Remarkably, raphasatin showed the highest nematicidal activity with the corresponding lowest antioxidant activity (about 97 ± 20 μg/ml) (Table 1). Isothiocyanates are not able to scavenge free radicals such as the superoxide anion (O2) and hydroxyl radical (OH), and their toxicity is revealed by the production of reactive oxygen species (ROS). The isothiocyanate treatments paralyzed nematodes in a straight shape with evident internal vacuolization (Aissani et al., 2013). Conversely, nematodes treated with the organophosphorous fosthiazate were paralyzed in a coiling shape (Aissani et al., 2015) (Fig. 2). Isothiocyanates are generally biocides and highly electrophile with the capability of reacting with sulfhydryl groups and binding to cysteine-altering protein functions. Previous studies demonstrated that isothiocyanates and aldehydes blocked nematode V-ATPase (Aissani et al., 2013, 2015). In the same fashion, gossypol and phenols were shown to inhibit mitochondrial electron transfer and stimulate generation of ROS (Aissani et al., 2017). Thus, ROS produced by isothiocyanates may have a crucial role in the inhibition of V-ATPase and induction of lipid peroxidation, as well as depletion of antioxidant enzyme activities, such as superoxide dismutase, catalase, and glutathione peroxidase (Aissani et al., 2017).
Figure 2
Nematodes treated by 5 μg/ml of raphasatin (A) or fosthiazate (B). Nematodes were paralyzed in a straight shape, and internal vacuoles were evident in (A) while in (B) they were paralyzed in a coiling shape.

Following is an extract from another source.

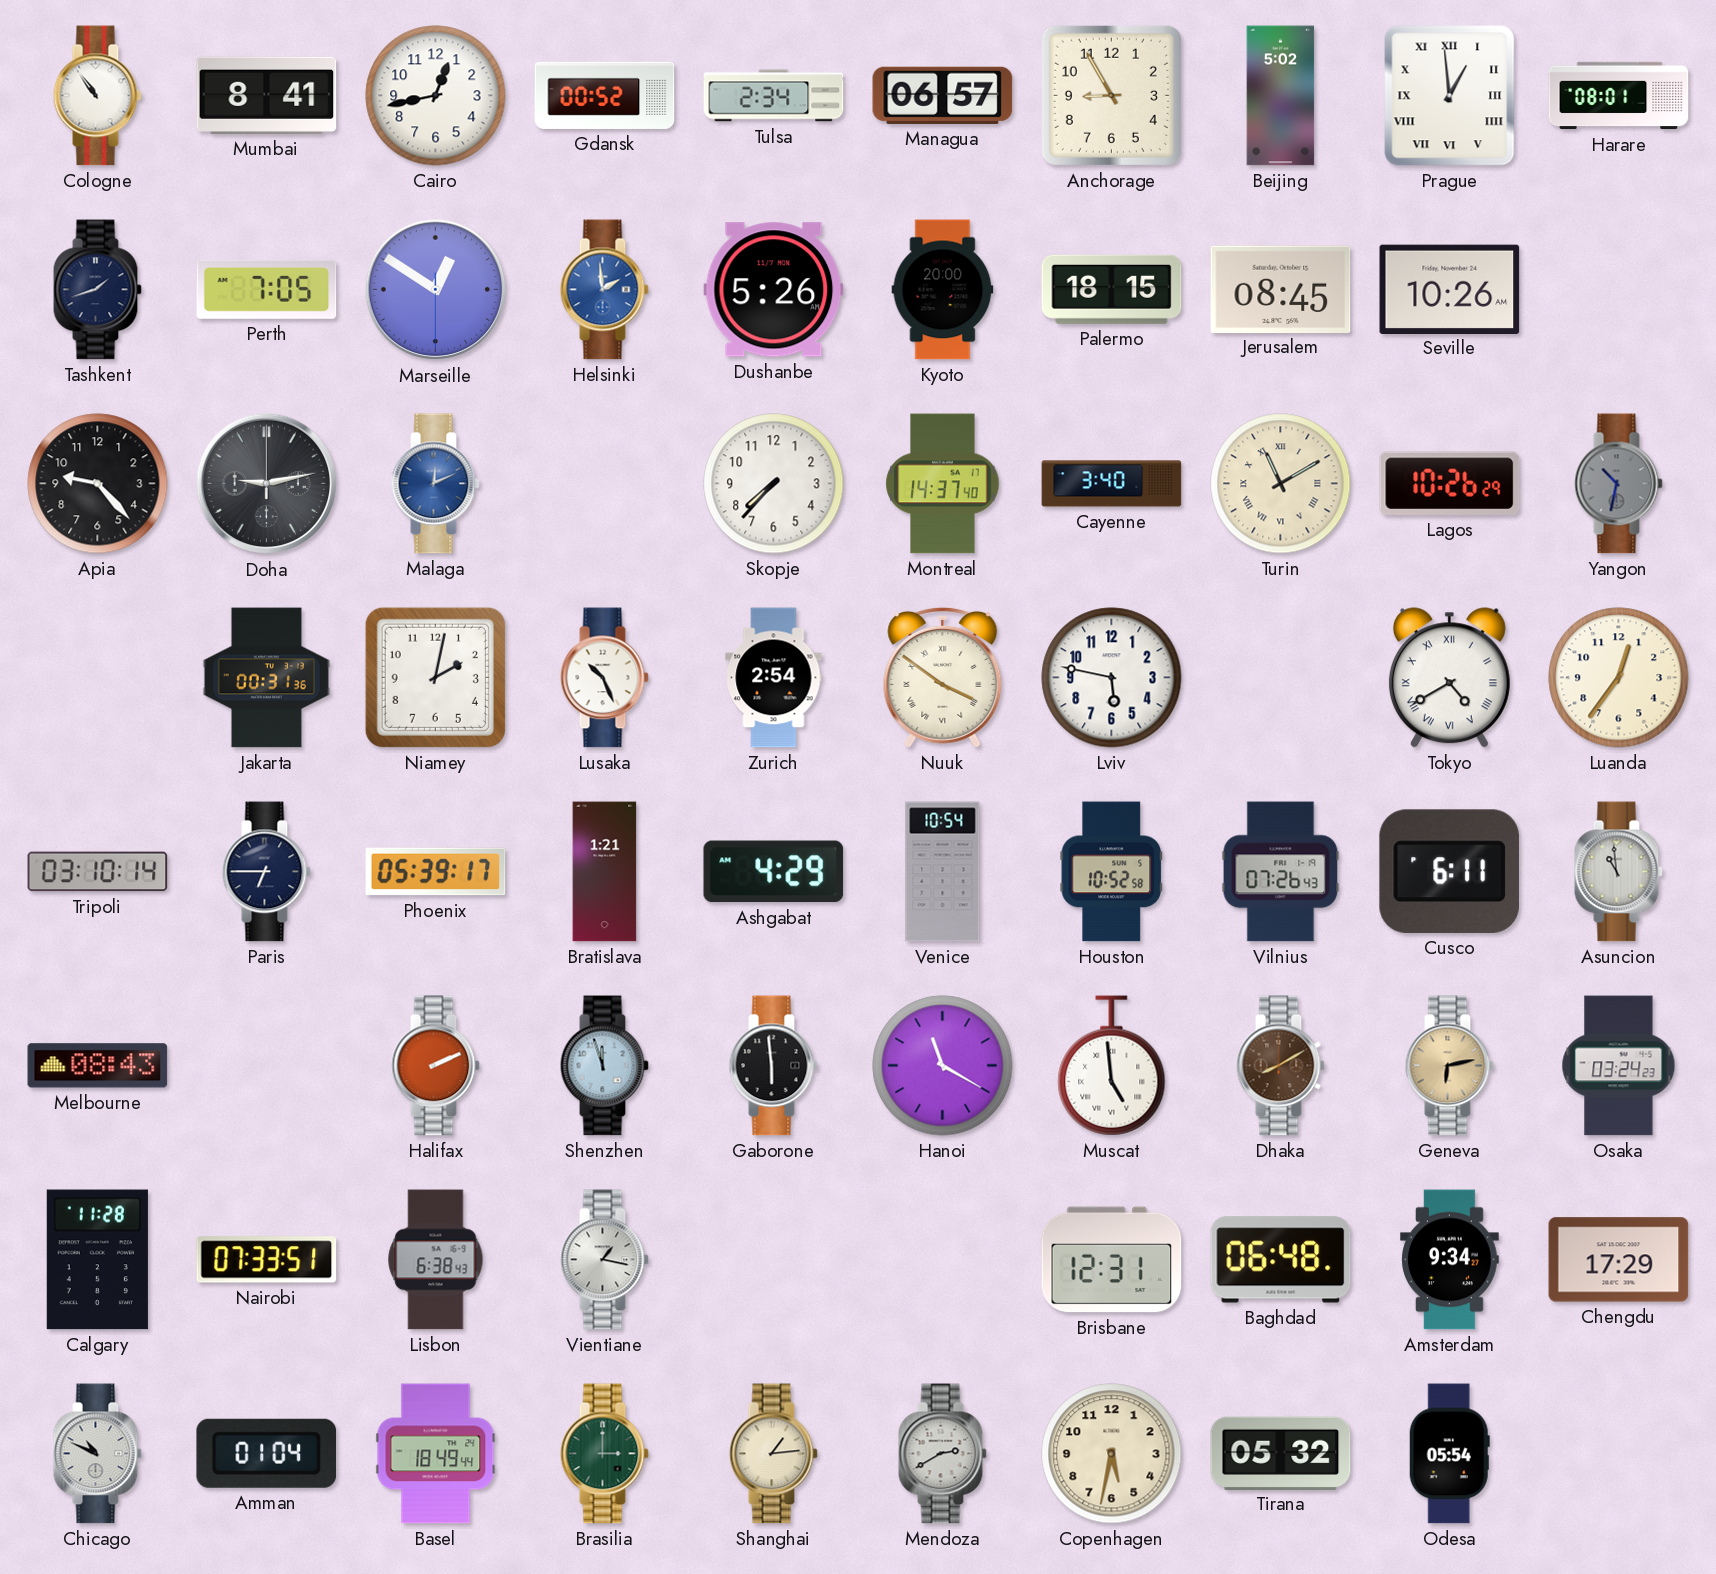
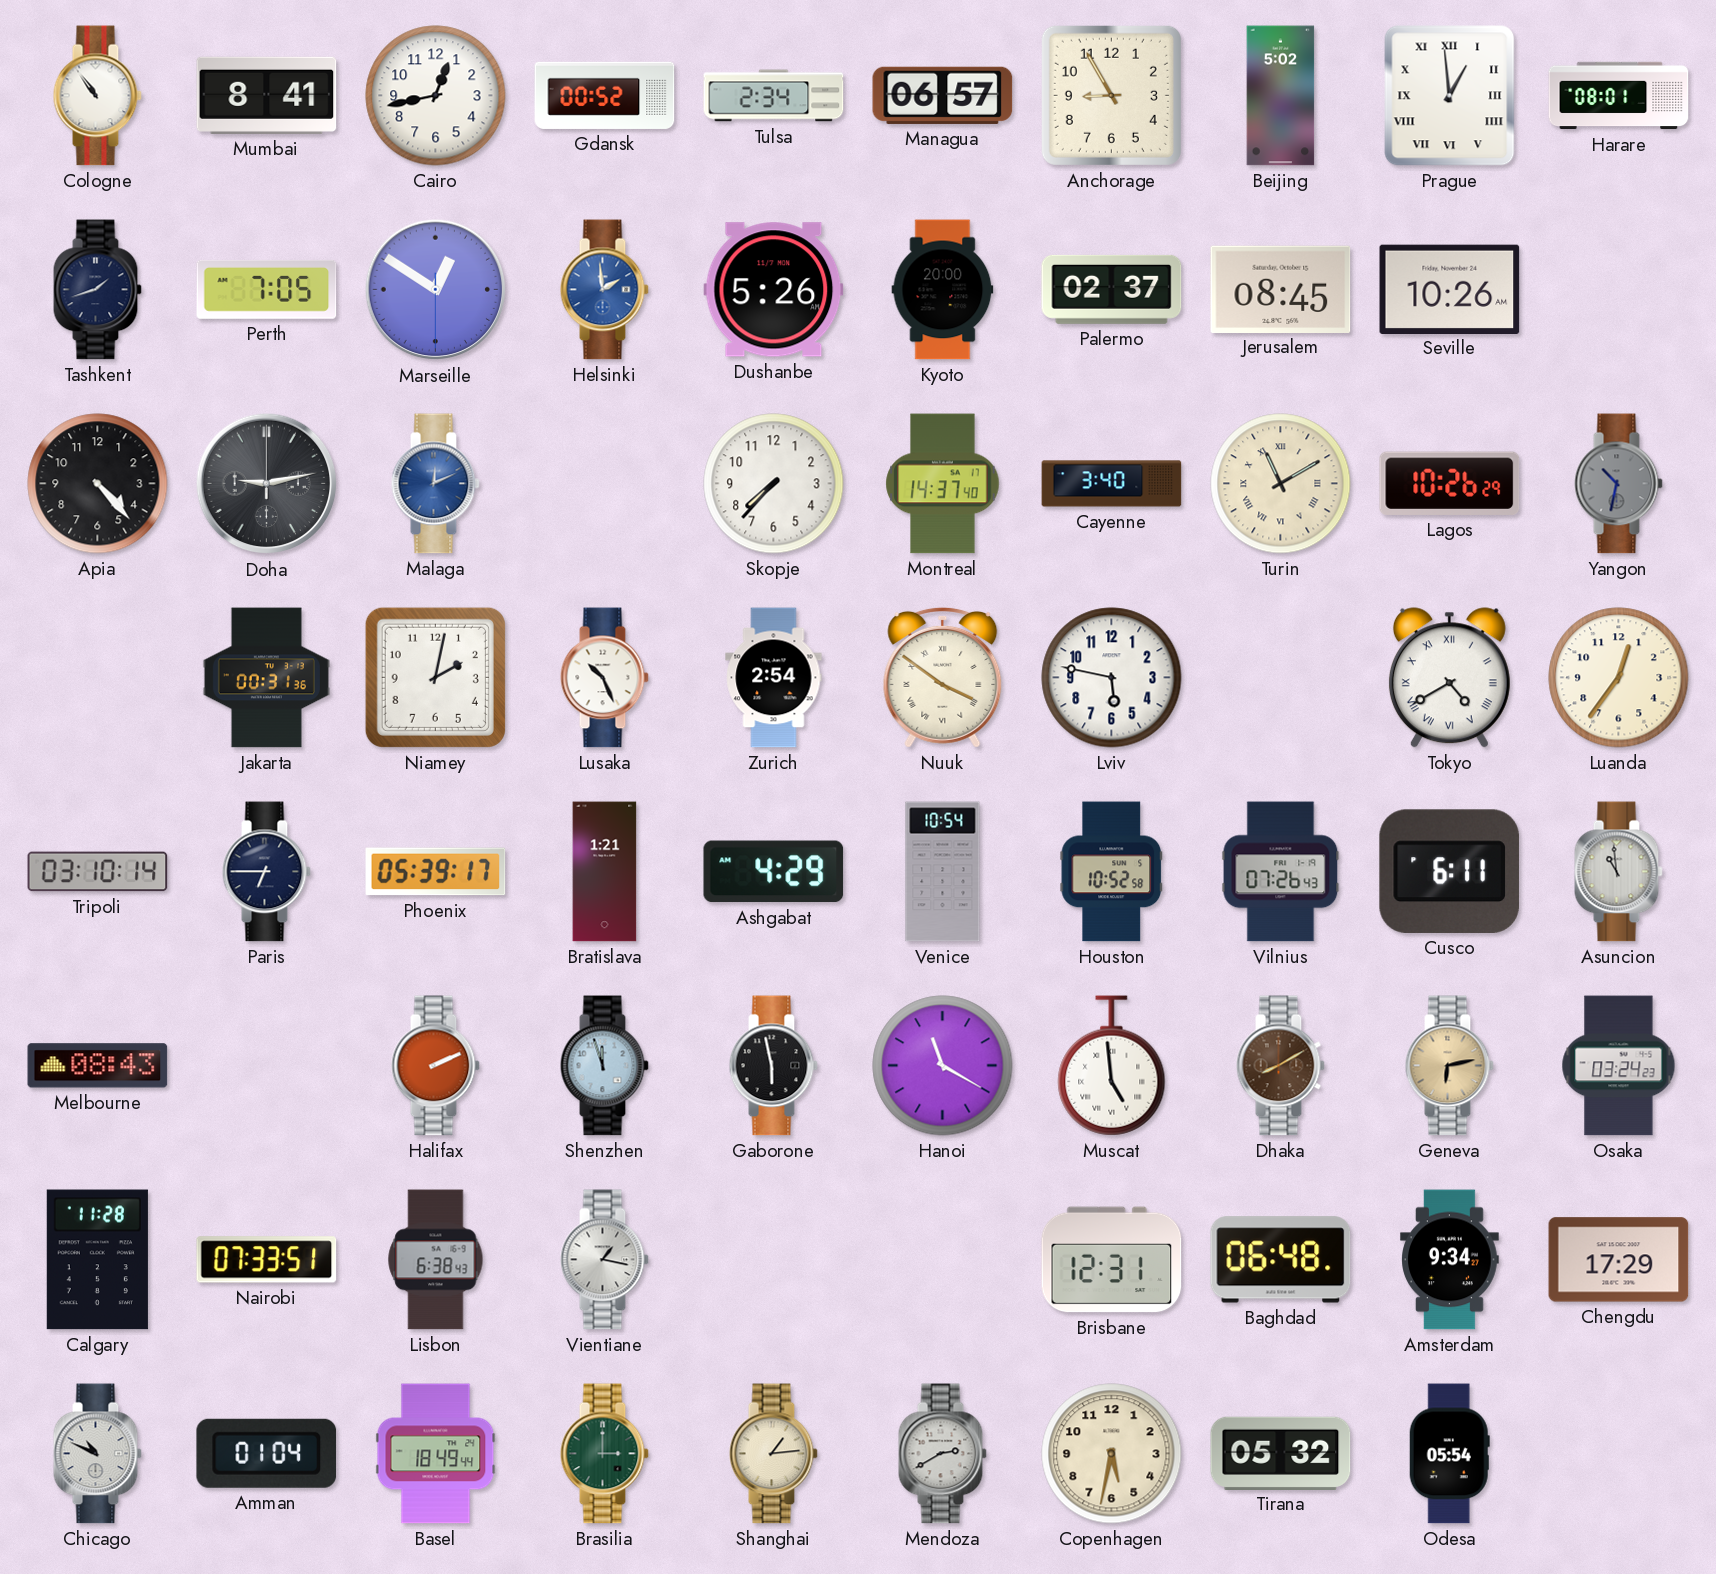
Palermo: 18:15 -> 02:37
Apia: 9:23 -> 4:23
Gaborone: 5:59 -> 5:58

A previous study reported the depletion of monoacylglycerol levels when M. incognita was treated with V-ATPase inhibitors such as maleimide and arylhydrazones (Eloh et al., 2016). Moreover, 5-oxoproline, a derivative of γ-glutamyl amino acid, was a downregulated discriminant in treated nematodes. It is known that γ-glutamyl amino acid is formed from glutathione normally transported out of cells where transpeptidation occurs in the presence of amino acids (Anderson, 1996). We speculated that pyroglutamic acid diminution might be promoted by glutathione depletion.
This article deals with the study of the nematicidal activity of the radish methanol extract against M. incognita. Radish is rich in 4-methylthio-3-butenyl isothiocyanate, which has nematicidal activity against this RKN and allows us to use this plant for crop protection against pests. Comparison with other isothiocyanates showed that double bounds at position 3 are very important for nematicidal activity. This gives insights that would enable the development of new pesticides with high nematicidal activity.